What you are asked to do :: Reproduce all of the data below without alteration; exclude every picture.

Data records ::
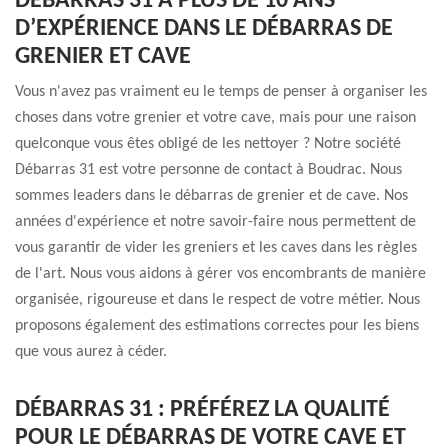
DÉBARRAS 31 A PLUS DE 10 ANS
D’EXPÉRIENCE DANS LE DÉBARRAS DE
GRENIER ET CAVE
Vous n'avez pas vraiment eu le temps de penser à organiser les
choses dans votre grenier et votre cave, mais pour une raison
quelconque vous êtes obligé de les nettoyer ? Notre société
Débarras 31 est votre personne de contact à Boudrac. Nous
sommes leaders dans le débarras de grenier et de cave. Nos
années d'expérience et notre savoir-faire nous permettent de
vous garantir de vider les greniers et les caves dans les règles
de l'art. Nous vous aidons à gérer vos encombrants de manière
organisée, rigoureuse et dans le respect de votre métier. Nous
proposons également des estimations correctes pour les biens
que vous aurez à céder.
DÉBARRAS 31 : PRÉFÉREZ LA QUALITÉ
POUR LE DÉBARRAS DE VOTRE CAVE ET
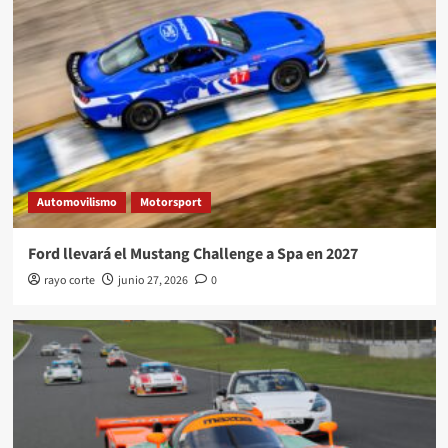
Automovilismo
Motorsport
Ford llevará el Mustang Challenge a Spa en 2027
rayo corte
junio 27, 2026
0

Expected answer ::
DÉBARRAS 31 A PLUS DE 10 ANS
D’EXPÉRIENCE DANS LE DÉBARRAS DE
GRENIER ET CAVE
Vous n'avez pas vraiment eu le temps de penser à organiser les
choses dans votre grenier et votre cave, mais pour une raison
quelconque vous êtes obligé de les nettoyer ? Notre société
Débarras 31 est votre personne de contact à Boudrac. Nous
sommes leaders dans le débarras de grenier et de cave. Nos
années d'expérience et notre savoir-faire nous permettent de
vous garantir de vider les greniers et les caves dans les règles
de l'art. Nous vous aidons à gérer vos encombrants de manière
organisée, rigoureuse et dans le respect de votre métier. Nous
proposons également des estimations correctes pour les biens
que vous aurez à céder.
DÉBARRAS 31 : PRÉFÉREZ LA QUALITÉ
POUR LE DÉBARRAS DE VOTRE CAVE ET
Automovilismo
Motorsport
Ford llevará el Mustang Challenge a Spa en 2027
rayo corte
junio 27, 2026
0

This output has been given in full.